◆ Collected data
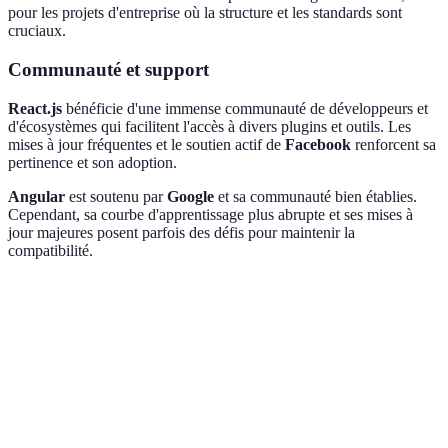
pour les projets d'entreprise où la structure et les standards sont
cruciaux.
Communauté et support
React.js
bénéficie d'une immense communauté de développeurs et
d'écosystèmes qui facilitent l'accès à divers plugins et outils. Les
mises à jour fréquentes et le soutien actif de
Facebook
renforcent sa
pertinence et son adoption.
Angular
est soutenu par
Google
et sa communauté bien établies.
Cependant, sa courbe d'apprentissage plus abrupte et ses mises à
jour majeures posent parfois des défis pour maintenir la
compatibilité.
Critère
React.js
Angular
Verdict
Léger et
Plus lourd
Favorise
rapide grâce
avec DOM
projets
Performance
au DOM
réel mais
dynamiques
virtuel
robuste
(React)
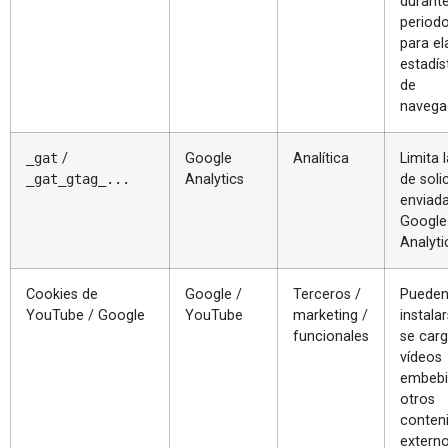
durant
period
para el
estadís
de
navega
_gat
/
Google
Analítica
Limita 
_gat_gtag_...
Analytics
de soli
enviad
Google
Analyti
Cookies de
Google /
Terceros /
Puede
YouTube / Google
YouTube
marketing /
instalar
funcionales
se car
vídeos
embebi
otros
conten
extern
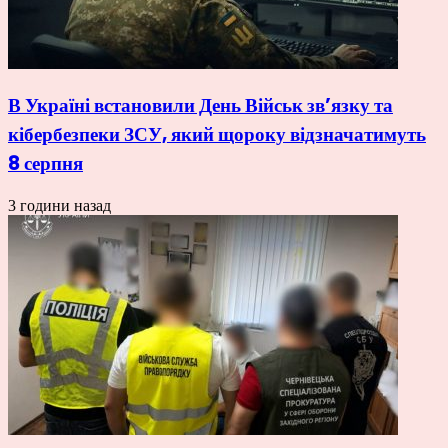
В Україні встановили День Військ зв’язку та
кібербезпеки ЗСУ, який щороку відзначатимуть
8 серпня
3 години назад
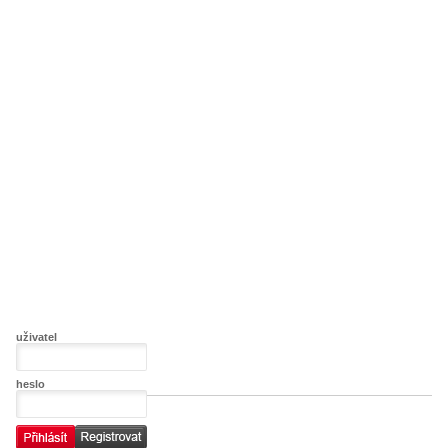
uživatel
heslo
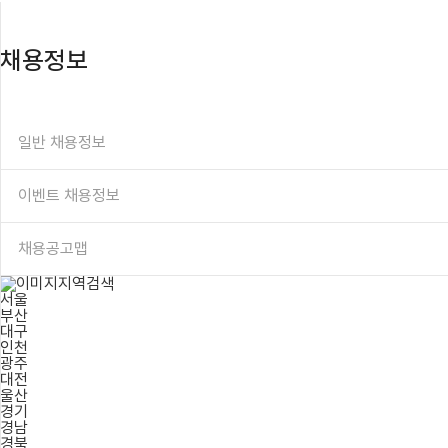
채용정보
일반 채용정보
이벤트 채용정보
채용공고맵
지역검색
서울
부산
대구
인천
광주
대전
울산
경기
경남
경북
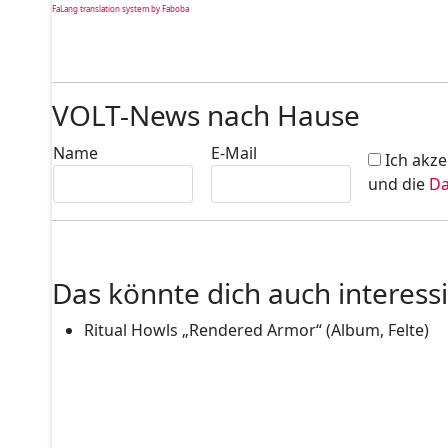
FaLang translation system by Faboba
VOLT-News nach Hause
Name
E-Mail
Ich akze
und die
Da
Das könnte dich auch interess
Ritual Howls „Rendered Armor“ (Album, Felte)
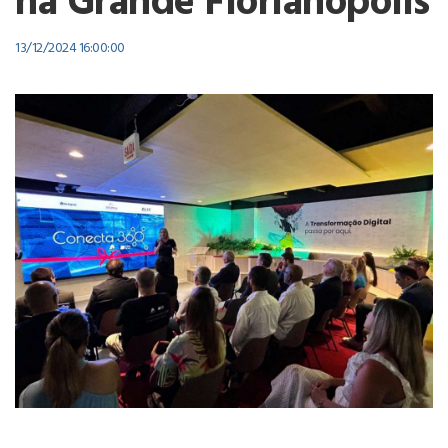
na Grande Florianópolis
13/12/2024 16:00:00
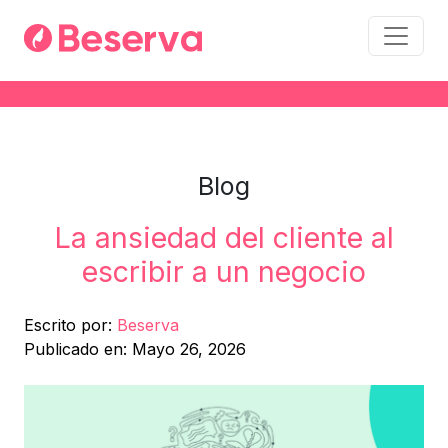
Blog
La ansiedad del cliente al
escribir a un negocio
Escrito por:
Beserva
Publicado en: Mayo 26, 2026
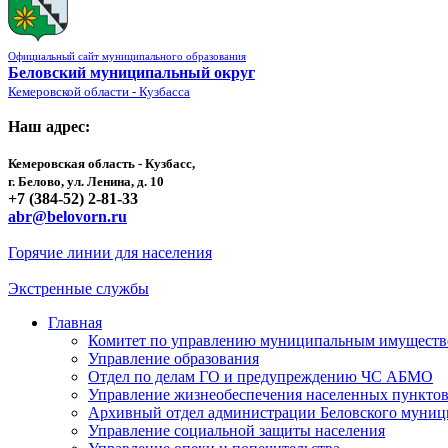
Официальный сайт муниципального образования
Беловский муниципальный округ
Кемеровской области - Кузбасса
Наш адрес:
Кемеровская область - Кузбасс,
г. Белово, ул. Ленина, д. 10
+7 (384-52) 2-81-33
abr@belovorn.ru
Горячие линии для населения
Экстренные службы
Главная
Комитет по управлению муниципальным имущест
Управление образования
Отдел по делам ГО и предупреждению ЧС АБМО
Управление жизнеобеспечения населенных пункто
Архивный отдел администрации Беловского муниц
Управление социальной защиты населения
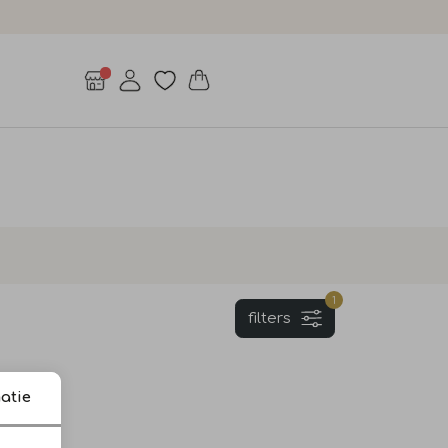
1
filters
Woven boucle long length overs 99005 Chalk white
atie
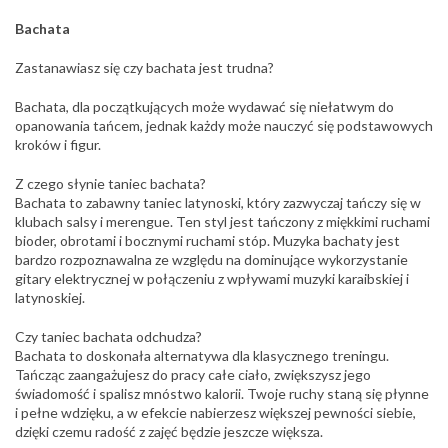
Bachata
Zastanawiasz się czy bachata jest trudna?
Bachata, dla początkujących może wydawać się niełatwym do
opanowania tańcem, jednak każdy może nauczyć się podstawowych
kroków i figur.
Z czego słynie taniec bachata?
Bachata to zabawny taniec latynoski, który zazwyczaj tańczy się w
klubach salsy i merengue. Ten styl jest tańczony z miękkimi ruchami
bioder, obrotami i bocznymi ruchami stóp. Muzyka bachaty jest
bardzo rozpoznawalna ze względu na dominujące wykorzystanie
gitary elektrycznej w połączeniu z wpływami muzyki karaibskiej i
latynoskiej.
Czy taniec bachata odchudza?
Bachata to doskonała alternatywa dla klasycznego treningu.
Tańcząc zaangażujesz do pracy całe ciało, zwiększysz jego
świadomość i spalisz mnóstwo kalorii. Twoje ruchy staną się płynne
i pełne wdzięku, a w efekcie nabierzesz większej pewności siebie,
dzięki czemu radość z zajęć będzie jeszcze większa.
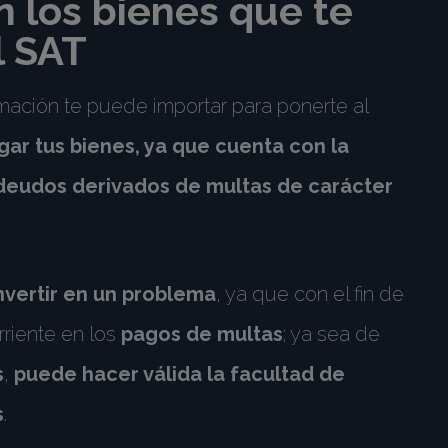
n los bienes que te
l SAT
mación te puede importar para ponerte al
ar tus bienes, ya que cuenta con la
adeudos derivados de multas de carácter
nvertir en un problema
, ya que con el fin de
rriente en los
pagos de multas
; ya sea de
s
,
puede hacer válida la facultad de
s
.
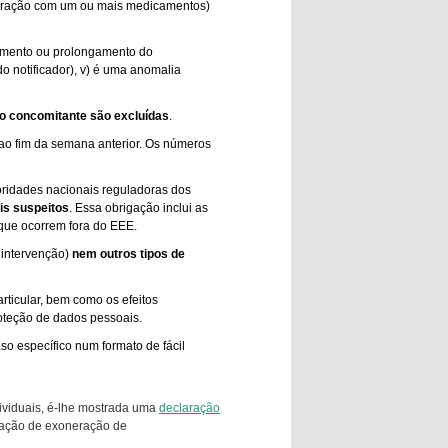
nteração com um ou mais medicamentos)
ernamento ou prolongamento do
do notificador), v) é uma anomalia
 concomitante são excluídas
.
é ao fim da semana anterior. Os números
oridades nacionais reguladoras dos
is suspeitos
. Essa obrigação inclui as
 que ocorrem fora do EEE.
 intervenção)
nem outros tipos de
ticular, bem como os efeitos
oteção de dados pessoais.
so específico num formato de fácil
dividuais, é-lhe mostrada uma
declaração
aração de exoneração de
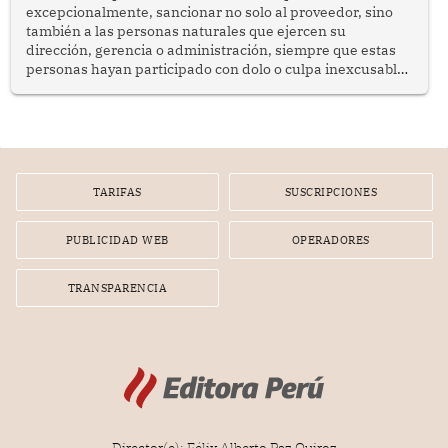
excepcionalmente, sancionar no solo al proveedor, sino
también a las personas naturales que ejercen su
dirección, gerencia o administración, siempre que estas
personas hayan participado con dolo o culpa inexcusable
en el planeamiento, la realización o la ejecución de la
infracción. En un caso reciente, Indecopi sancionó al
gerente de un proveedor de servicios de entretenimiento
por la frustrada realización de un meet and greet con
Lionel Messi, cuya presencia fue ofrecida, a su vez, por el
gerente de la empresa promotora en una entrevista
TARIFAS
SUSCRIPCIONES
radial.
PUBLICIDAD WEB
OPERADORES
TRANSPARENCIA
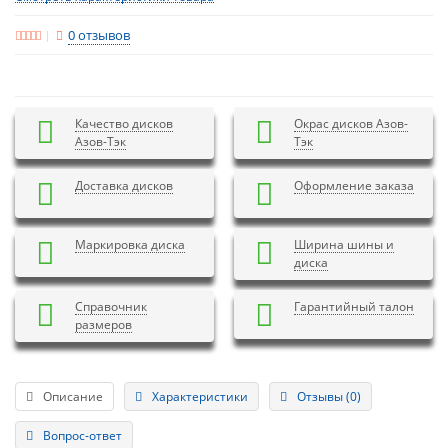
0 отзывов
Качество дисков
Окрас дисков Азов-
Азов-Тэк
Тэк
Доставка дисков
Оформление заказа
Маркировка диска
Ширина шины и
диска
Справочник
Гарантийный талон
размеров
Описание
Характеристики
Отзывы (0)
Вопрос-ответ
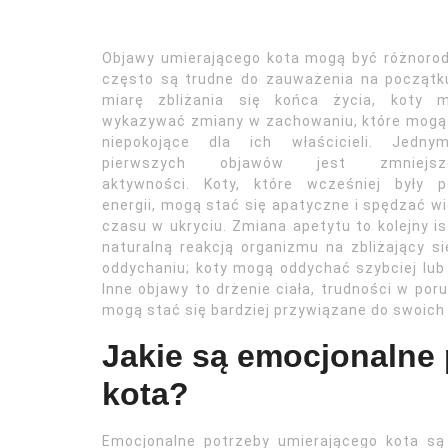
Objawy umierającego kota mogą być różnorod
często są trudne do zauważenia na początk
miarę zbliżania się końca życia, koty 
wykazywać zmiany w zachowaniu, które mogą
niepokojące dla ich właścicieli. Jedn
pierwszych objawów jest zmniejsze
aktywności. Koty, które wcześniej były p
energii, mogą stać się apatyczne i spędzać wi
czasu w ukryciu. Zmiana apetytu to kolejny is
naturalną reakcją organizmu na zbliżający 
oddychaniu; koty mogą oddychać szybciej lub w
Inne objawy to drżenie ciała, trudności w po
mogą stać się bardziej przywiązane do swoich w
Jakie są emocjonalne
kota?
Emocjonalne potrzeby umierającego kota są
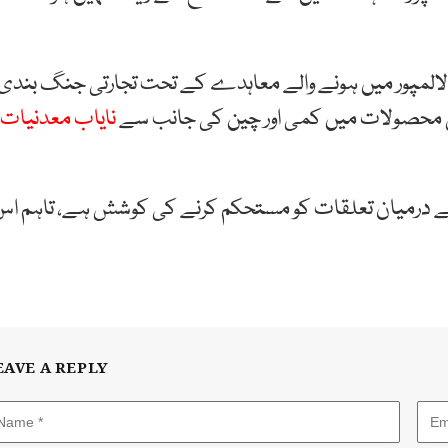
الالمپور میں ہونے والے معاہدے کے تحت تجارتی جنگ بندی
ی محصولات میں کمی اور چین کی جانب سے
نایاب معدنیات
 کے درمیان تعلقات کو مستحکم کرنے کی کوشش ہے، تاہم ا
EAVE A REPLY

◆ What the task requires
Could every entry be restated word for word, pictures excluded?

◆ Solution to this exercise
pour les projets d'entreprise où la structure et les standards sont
cruciaux.
Communauté et support
React.js
bénéficie d'une immense communauté de développeurs et
d'écosystèmes qui facilitent l'accès à divers plugins et outils. Les
mises à jour fréquentes et le soutien actif de
Facebook
renforcent sa
pertinence et son adoption.
Angular
est soutenu par
Google
et sa communauté bien établies.
Cependant, sa courbe d'apprentissage plus abrupte et ses mises à
jour majeures posent parfois des défis pour maintenir la
compatibilité.
Critère
React.js
Angular
Verdict
Léger et
Plus lourd
Favorise
rapide grâce
avec DOM
projets
Performance
au DOM
réel mais
dynamiques
virtuel
robuste
(React)
durant
period
para el
estadís
de
navega
_gat
/
Google
Analítica
Limita 
_gat_gtag_...
Analytics
de soli
enviad
Google
Analyti
Cookies de
Google /
Terceros /
Puede
YouTube / Google
YouTube
marketing /
instalar
funcionales
se car
vídeos
embebi
otros
conten
extern
В Україні встановили День Військ зв’язку та
кібербезпеки ЗСУ, який щороку відзначатимуть
8 серпня
3 години назад
uživatel
heslo
채용정보
일반 채용정보
이벤트 채용정보
채용공고맵
지역검색
서울
부산
대구
인천
광주
대전
울산
경기
경남
경북
FaLang translation system by Faboba
VOLT-News nach Hause
Name
E-Mail
Ich akze
und die
Da
Das könnte dich auch interess
Ritual Howls „Rendered Armor“ (Album, Felte)
na Grande Florianópolis
13/12/2024 16:00:00
Blog
La ansiedad del cliente al
escribir a un negocio
Escrito por:
Beserva
Publicado en: Mayo 26, 2026
Официальный сайт муниципального образования
Беловский муниципальный округ
Кемеровской области - Кузбасса
Наш адрес:
Кемеровская область - Кузбасс,
г. Белово, ул. Ленина, д. 10
+7 (384-52) 2-81-33
abr@belovorn.ru
Горячие линии для населения
Экстренные службы
Главная
Комитет по управлению муниципальным имущест
Управление образования
Отдел по делам ГО и предупреждению ЧС АБМО
Управление жизнеобеспечения населенных пункто
Архивный отдел администрации Беловского муниц
Управление социальной защиты населения
1
filters
Woven boucle long length overs 99005 Chalk white
atie
Bachata
Zastanawiasz się czy bachata jest trudna?
Bachata, dla początkujących może wydawać się niełatwym do
opanowania tańcem, jednak każdy może nauczyć się podstawowych
kroków i figur.
Z czego słynie taniec bachata?
Bachata to zabawny taniec latynoski, który zazwyczaj tańczy się w
klubach salsy i merengue. Ten styl jest tańczony z miękkimi ruchami
bioder, obrotami i bocznymi ruchami stóp. Muzyka bachaty jest
bardzo rozpoznawalna ze względu na dominujące wykorzystanie
gitary elektrycznej w połączeniu z wpływami muzyki karaibskiej i
latynoskiej.
Czy taniec bachata odchudza?
Bachata to doskonała alternatywa dla klasycznego treningu.
Tańcząc zaangażujesz do pracy całe ciało, zwiększysz jego
świadomość i spalisz mnóstwo kalorii. Twoje ruchy staną się płynne
i pełne wdzięku, a w efekcie nabierzesz większej pewności siebie,
dzięki czemu radość z zajęć będzie jeszcze większa.
n los bienes que te
l SAT
mación te puede importar para ponerte al
ar tus bienes, ya que cuenta con la
adeudos derivados de multas de carácter
nvertir en un problema
, ya que con el fin de
rriente en los
pagos de multas
; ya sea de
s
,
puede hacer válida la facultad de
s
.
nteração com um ou mais medicamentos)
ernamento ou prolongamento do
do notificador), v) é uma anomalia
 concomitante são excluídas
.
é ao fim da semana anterior. Os números
oridades nacionais reguladoras dos
is suspeitos
. Essa obrigação inclui as
 que ocorrem fora do EEE.
 intervenção)
nem outros tipos de
ticular, bem como os efeitos
oteção de dados pessoais.
so específico num formato de fácil
dividuais, é-lhe mostrada uma
declaração
aração de exoneração de
excepcionalmente, sancionar no solo al proveedor, sino
también a las personas naturales que ejercen su
dirección, gerencia o administración, siempre que estas
personas hayan participado con dolo o culpa inexcusable
en el planeamiento, la realización o la ejecución de la
infracción. En un caso reciente, Indecopi sancionó al
gerente de un proveedor de servicios de entretenimiento
por la frustrada realización de un meet and greet con
Lionel Messi, cuya presencia fue ofrecida, a su vez, por el
gerente de la empresa promotora en una entrevista
TARIFAS
SUSCRIPCIONES
radial.
PUBLICIDAD WEB
OPERADORES
TRANSPARENCIA
0 отзывов
Качество дисков
Окрас дисков Азов-
Азов-Тэк
Тэк
Доставка дисков
Оформление заказа
Маркировка диска
Ширина шины и
диска
Справочник
Гарантийный талон
размеров
Описание
Характеристики
Отзывы (0)
Вопрос-ответ
Objawy umierającego kota mogą być różnorod
często są trudne do zauważenia na początk
miarę zbliżania się końca życia, koty 
wykazywać zmiany w zachowaniu, które mogą
niepokojące dla ich właścicieli. Jedn
pierwszych objawów jest zmniejsze
aktywności. Koty, które wcześniej były p
energii, mogą stać się apatyczne i spędzać wi
czasu w ukryciu. Zmiana apetytu to kolejny is
naturalną reakcją organizmu na zbliżający 
oddychaniu; koty mogą oddychać szybciej lub w
Inne objawy to drżenie ciała, trudności w po
mogą stać się bardziej przywiązane do swoich w
Jakie są emocjonalne
kota?
Emocjonalne potrzeby umierającego kota są
الالمپور میں ہونے والے معاہدے کے تحت تجارتی جنگ بندی
ی محصولات میں کمی اور چین کی جانب سے
نایاب معدنیات
 کے درمیان تعلقات کو مستحکم کرنے کی کوشش ہے، تاہم ا
EAVE A REPLY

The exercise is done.